The following years would see me grow further away from God and my faith. I made excuses as we all do sometimes. I blamed it on work, school, energy levels, etc. The fact was that I had no good reason.
When it came to Confession, I think there was a great shame I had not even realised existed. I am a sinner, and it seems like I will continue sinning. Do I have the right to ask God to absolve me of my sins when I will sin again?
Only recently I have been going through an extremely tough time. God was desperately trying to show me a specific path and at every opportunity, I was fighting Him.
So, He decided to let me burn. It was only through burning I would learn. While in this challenging period, I began thinking about Confession, asking myself why I have not allowed myself to go in all these years.
I acknowledged that all of the reasons that initially popped into my head were excuses. When I peeled back the layers it came down to shame: shame to admit my sins and the weakness to not want to tackle them in the way I needed to.
In so doing, I was diminishing my faith by halting my growth. In typical God fashion, He showed me what I needed to see in that moment.
A post appeared on my timeline speaking about how Satan attacks us, as though meant for me. In the video, the individual talked about how the enemy does not simply want us to sin but wants us to lose connection with God. The enemy wants us to despair. I was in despair and in my despair, I was severing my connection with God by not allowing myself to participate in the activities that help me to grow in connection with God and nurture my faith.
My despair inhibited my drive to go to Confession. So not only was I sinning but I stopped asking for forgiveness. I stopped putting in the intentional work to be truly sorry for my sins and to seek forgiveness to lead a holier life with God’s guidance.
I deprived myself of something that would help me grow emotionally and spiritually. I deprived myself of a way to accept and learn from my shortcomings.
Are you reading this right now and thinking about ways that the enemy has led you to despair? How has that despair severed your connection with God and with your faith?
The more important question is, ‘How will you repair that connection?’ God is a forgiving God, and He wants to guide His sheep back into the fold. We must not fall for the tricks laid by the enemy and not allow ourselves to make excuses when we know what we must do.
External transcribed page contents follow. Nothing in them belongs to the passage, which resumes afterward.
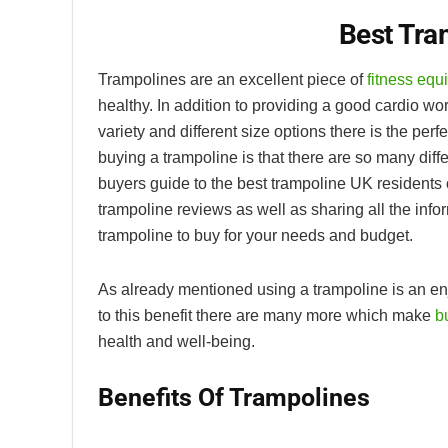
Best Tra
Trampolines are an excellent piece of
fitness equ
healthy. In addition to providing a good cardio wo
variety and different size options there is the per
buying a trampoline is that there are so many diffe
buyers guide to the best trampoline UK residents
trampoline reviews as well as sharing all the inf
trampoline to buy for your needs and budget.
As already mentioned using a trampoline is an enj
to this benefit there are many more which make
bu
health and well-being.
Benefits Of Trampolines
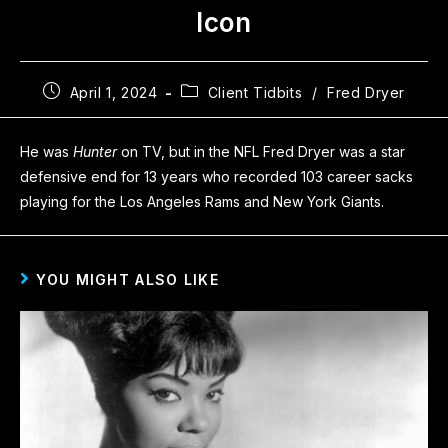
Icon
April 1, 2024
Client Tidbits
/
Fred Dryer
He was
Hunter
on TV, but in the NFL Fred Dryer was a star
defensive end for 13 years who recorded 103 career sacks
playing for the Los Angeles Rams and New York Giants.
YOU MIGHT ALSO LIKE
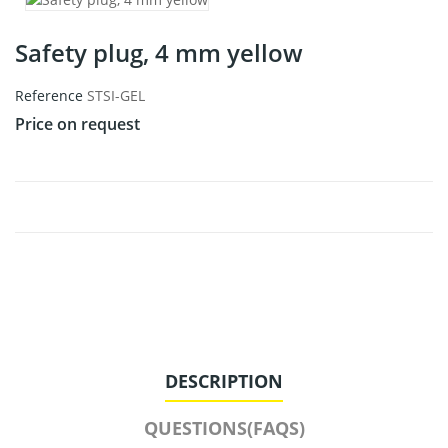
Safety plug, 4 mm yellow
Reference
STSI-GEL
Price on request
DESCRIPTION
QUESTIONS(FAQS)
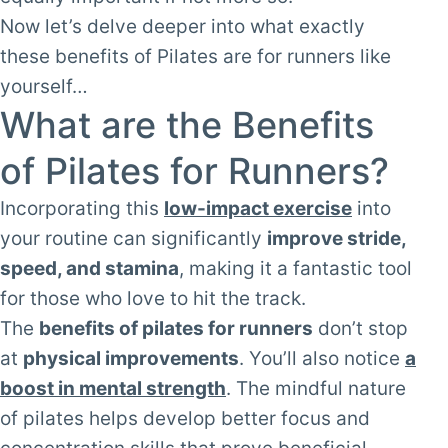
Now let’s delve deeper into what exactly
these benefits of Pilates are for runners like
yourself…
What are the Benefits
of Pilates for Runners?
Incorporating this
low-impact exercise
into
your routine can significantly
improve stride,
speed, and stamina
, making it a fantastic tool
for those who love to hit the track.
The
benefits of pilates for runners
don’t stop
at
physical improvements
. You’ll also notice
a
boost in mental strength
. The mindful nature
of pilates helps develop better focus and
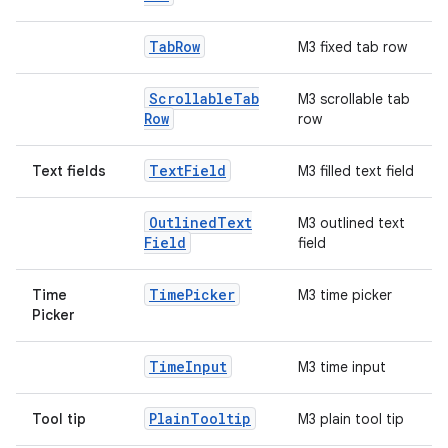
Tab
Row
M3 fixed tab row
Scrollable
Tab
M3 scrollable tab
Row
row
Text
Field
Text fields
M3 filled text field
Outlined
Text
M3 outlined text
Field
field
Time
Picker
Time
M3 time picker
Picker
Time
Input
M3 time input
Plain
Tooltip
Tool tip
M3 plain tool tip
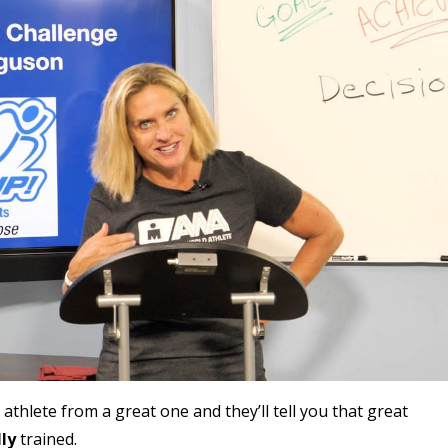
thlete from a great one and they’ll tell you that great
ly
trained.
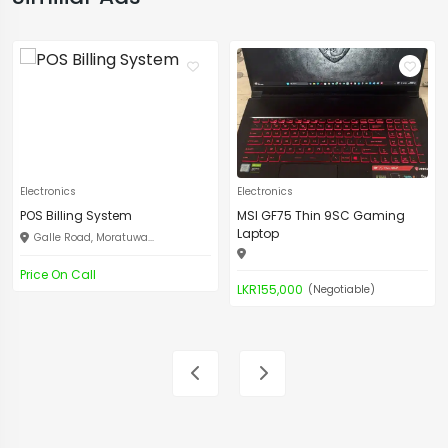
Electronics
Electronics
POS Billing System
MSI GF75 Thin 9SC Gaming
Laptop
Galle Road, Moratuwa...
Price On Call
LKR155,000
(Negotiable)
The truth is our behaviour is decided by the internal battles that we either win or lose. I was losing that internal battle for some time, allowing excuses to guide my actions.
It was only when I allowed God back into those decisions that it was clear that no excuse is powerful enough to stop God. We must always remember that God is always with us, and we must let Him in to help us fight off despair and keep our connection to Him strong.
If it has been a while since your last Confession, I hope you take this as a sign to go.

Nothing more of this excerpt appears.